A second recurring motif arises from the debate over Mikhail Bahktin’s notion of the carnivalesque. Bahktin, famously, held that certain moments in mediaeval peasant life reverse the norms intrinsic to the authoritarian Catholic order. Carnival presents a moment of disorder, where laughter and satire bring bawdiness and bodily functions, the riot of the people, inversion of hierarchies, and a temporary abandonment of moral rules, to temporarily hold sway. Carnivalesque humor liberates society: participatory, public, corporeal, unruly. Many contemporary conception of comedy have inherited this celebration of the rebellious and antisocial on the side of rationality – here, Kate Fox shows Rabelais, Shakespeare, and Cervantes connecting to everyday comedy against the ‘violently repressive ideology’ of Church and state (p. 87). But this Bahktinian model of humor must ignore certain implications to work, as Francis Stewart explains. It must insist on the utter humorlessness of theological institutions and social organizations; it must connect laughter intrinsically to social progress, and it must present disorder as salutary – this last not an interpretation shared by those subject to racialized slaughter (Jews, Roma) or sexual violence.

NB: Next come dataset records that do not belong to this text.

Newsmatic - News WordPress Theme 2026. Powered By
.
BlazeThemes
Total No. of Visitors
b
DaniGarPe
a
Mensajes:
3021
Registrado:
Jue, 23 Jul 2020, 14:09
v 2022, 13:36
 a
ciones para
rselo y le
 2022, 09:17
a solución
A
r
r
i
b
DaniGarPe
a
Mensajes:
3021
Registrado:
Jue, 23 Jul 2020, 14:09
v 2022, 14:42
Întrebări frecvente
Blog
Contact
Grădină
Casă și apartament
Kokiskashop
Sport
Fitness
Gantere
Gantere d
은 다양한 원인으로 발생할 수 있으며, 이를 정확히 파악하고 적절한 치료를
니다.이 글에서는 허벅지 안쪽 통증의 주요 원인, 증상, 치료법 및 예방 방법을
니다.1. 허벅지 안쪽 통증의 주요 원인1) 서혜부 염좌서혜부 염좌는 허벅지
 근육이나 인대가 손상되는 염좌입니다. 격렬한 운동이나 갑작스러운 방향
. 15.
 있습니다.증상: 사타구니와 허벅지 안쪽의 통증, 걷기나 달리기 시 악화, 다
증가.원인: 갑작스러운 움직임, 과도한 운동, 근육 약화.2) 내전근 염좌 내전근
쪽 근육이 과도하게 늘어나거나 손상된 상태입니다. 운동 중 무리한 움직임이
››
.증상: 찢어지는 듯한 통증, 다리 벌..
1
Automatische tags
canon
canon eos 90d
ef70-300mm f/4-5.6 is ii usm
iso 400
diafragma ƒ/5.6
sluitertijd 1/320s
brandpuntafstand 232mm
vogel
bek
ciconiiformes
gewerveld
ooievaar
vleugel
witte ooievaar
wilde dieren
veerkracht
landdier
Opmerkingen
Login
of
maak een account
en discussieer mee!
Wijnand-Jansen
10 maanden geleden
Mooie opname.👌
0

A third reverberating theme is the relationship between those who create the comedic and those who laugh – the particularities of humor’s aesthetic of reception. That a particularly powerful combination of taboo violation and politicized humor motivated 1970s punk is incontrovertible, but (as Russ Bestley notes) the audience, whether the individual listener or the mass media, often missed the jokes. Levi Haynes describes his own process of high artistic creation in relation to physicalized humor, developing the complex histories of their relationships and effects alongside its challenges and misrecognitions. Most audaciously, the book concludes with an attempt to ‘do’ funny political theorizing. Adrian Hickey, Giuliana Monteverde, and Robert Porter analyze the relationship of intellectual public posturing to self-help texts, narrating a fictional set of external and internal dialogues in the workplace, oriented around Deleuze, Bergson, and Ballard. Is it funny? Sort of. Insightful? Definitely.

Like many compilations, this book neither builds a narrative, nor arrives at a punchline. With a few exceptions, it instead properly undermines the current consensus that humor itself liberates, that a joke is unproblematically reducible to positive change, that watching a late-night comedian changes the world. This presents a necessary corrective, and a critical (in both senses of the word) engagement.

But … comedy still does something. The sense remains that humor has a more complex worldview on offer – a better way of being than the all-too-present stolidity of much of life and language. Famously, Donald Trump never laughs. There must be (we still feel) a connection between the humorlessness of officialdom, tyranny, and authoritarianism. Disciplinarians’ hatred of comedy and efforts to eliminate jokes puts one more, small weight on the scale in favor of its critical power. Milan Kundera (whom the contributors here never mention) saw in The Joke the ability to confound power and to insist on the irreducibility of humanity. Isn’t that the same goal as critique, albeit a profoundly different method?